Vous aviez bu trop de champagne,

Ça se lisait dans vos yeux pers.

Vous battiez un peu la campagne,

Sans feuille de figuier ni pagne

A votre esprit, vraiment, sans pairs.

Un bourgeois se « saoulera » toujours de façon très convenable bien sûr, quand bien même il serait « ivre mort » pour reprendre la terminologie du « thermomètre du pochard » qui désigne le dernier degré d’ivresse . Mais, il est possible qu’il se moque de ses propres codes. C’est ce que fait l’auteur avec la cadence mineure « nous nous grisâmes convenablement au champagne cette nuit-là, et le lendemain… » qui produit un effet miroir, par l’utilisation d’une expression que l’on peut caractériser de « convenablement » ironique. Car, il est suggéré ici que possiblement Léone et son époux ne se soient pas vraiment grisés « convenablement », étant donné la suite des dépenses outrancières au casino.

Concluons cette première partie.

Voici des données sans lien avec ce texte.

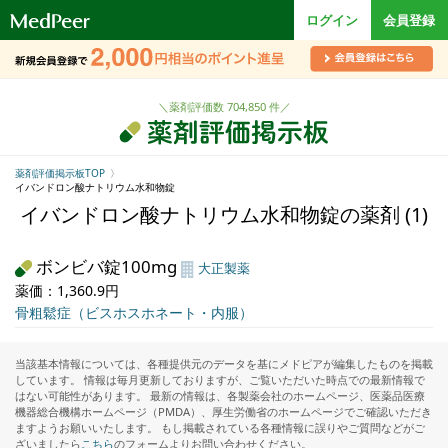
ロ
ログイン
会員登録
ゴ
＼薬剤評価数 704,850 件／
薬剤評価掲示板TOP
イバンドロン酸ナトリウム水和物錠
イバンドロン酸ナトリウム水和物錠の薬剤 (1)
ボンビバ錠100mg
大正製薬
薬価：1,360.9円
骨粗鬆症（ビスホスホネート・内服）
当該基本情報については、各種提供元のデータを基にメドピアが編集したものを掲載
しています。 情報は毎月更新しておりますが、ご覧いただいた時点での最新情報で
はない可能性があります。 最新の情報は、各製薬会社のホームページ、医薬品医療
機器総合機構ホームページ（PMDA）、厚生労働省のホームページでご確認いただき
ますようお願いいたします。 もし掲載されている各種情報に誤りやご質問などがご
ざいましたら
こちら
のフォームよりお問い合わせください。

Yves Gandon est certainement un auteur majeur de la littérature consacrée au champagne. Champagne et Léone redessinent les contours de son mythe tout en apportant un éclairage très authentique puisque l’auteur s’est lui-même construit dans le berceau de sa production. Auteur féministe, Yves Gandon associe également le triomphe de ce vin à celui de l’émancipation des femmes comme nous le verrons dans la seconde partie de cet article. Grâce à lui, l’histoire de ce vin est intimement liée à celle des figures féminines qui ont jalonné la Belle Epoque. Le champagne est le symbole de la représentation du regard que la femme porte sur le monde et de sa voix au chapitre.